On Independent Game Development

Rampant Coyote has two interesting back-to-back games on independent game development. The first is about the current surge of strong indie titles.
As a computer gamer, this is almost completely a Good Thing. Especially if you are a fan of a genre that is ill-served by the big publishers. Indie games are getting more press coverage these days, which means you are more likely than you were before to hear about the best indie games. Note that "more likely" is only an improvement over a wretched state of obscurity before. The quality of the best indie games will improve.

Just look at how fans of traditional RPGs were served this year. We sometimes lamented the availability of good RPGs... and now... wow! There were more RPGs coming out of both indie and mainstream channels than I have time to play!
The second is about defining independent games, and looks at the business structures of independent and commercial games.
Note that here, the word "developer" is singular and "publishers" is plural - the opposite of how The System works. Publishers may not be exclusive. And for "publishers" you can substitute the word, "portals," "distributors,"retailers," "hardware manufacturers," "your aunt Jane who meets ladies at Bingo on Thursday night," or any other point of distribution that can reach more customers. The indie developer may take advantage of any and all means they have available to get their game to the customer, and may bypass all those middlemen that make up "The System" completely.

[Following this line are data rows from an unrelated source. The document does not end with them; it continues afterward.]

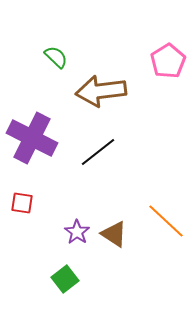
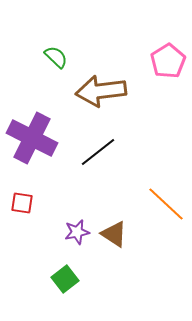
orange line: moved 17 px up
purple star: rotated 25 degrees clockwise
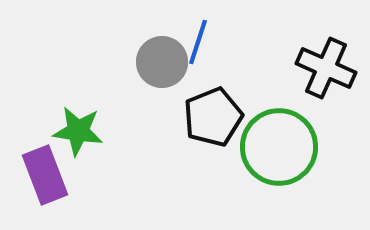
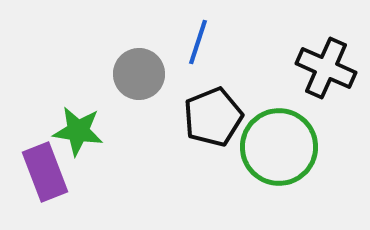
gray circle: moved 23 px left, 12 px down
purple rectangle: moved 3 px up
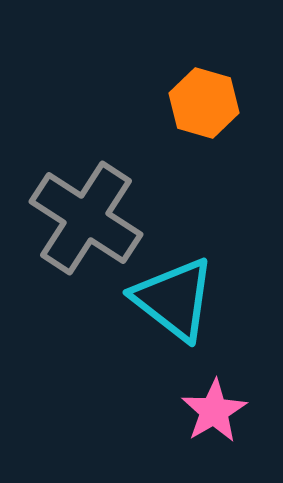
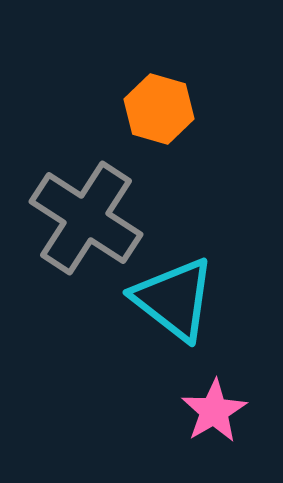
orange hexagon: moved 45 px left, 6 px down
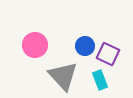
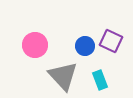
purple square: moved 3 px right, 13 px up
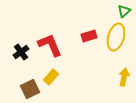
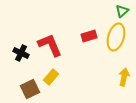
green triangle: moved 2 px left
black cross: moved 1 px down; rotated 28 degrees counterclockwise
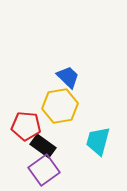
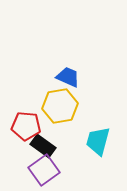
blue trapezoid: rotated 20 degrees counterclockwise
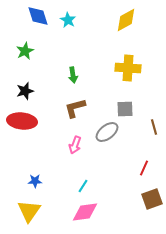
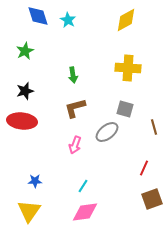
gray square: rotated 18 degrees clockwise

And ultimately, that's what "indie" is. It's not a game genre, or a game budget, or a size of team, or anything else. It's really about developers who are trying to bypass barriers and middlemen that block them from getting their game to the customer. The System is a game stacked against the developer (and, I'd argue, not in the customer's favor, either).
Meanwhile, Bit-Tech has a chat at Independent Games, about the difficulty of being an indie developer.
The success we've had from our games stems from a realisation that for some gamers, gameplay is more important than having 15 guns to choose from in an FPS.

Admittedly, the market we're appealing to is niche, but it allows us to operate very comfortably in a zone which isn't trying to compete with the bigger publishers. We can make precisely the kind of games we want without publishers breathing down our necks to jump on the sequel bandwagon.

Creative inspiration for us has nothing to do with looking at game sales figures and the production of countless cookie-cutter sequels it's something more random and organic than that. Inspiration can come from anywhere and our independence allows us to fully appreciate the uncertainty, but amazing fruitfulness of unconstrained ideas-generation. Whilst independence can throw up its own creative constraints (without a big budget, our ideas must be practically achievable given our limited resources) we've always tried to use this to our advantages.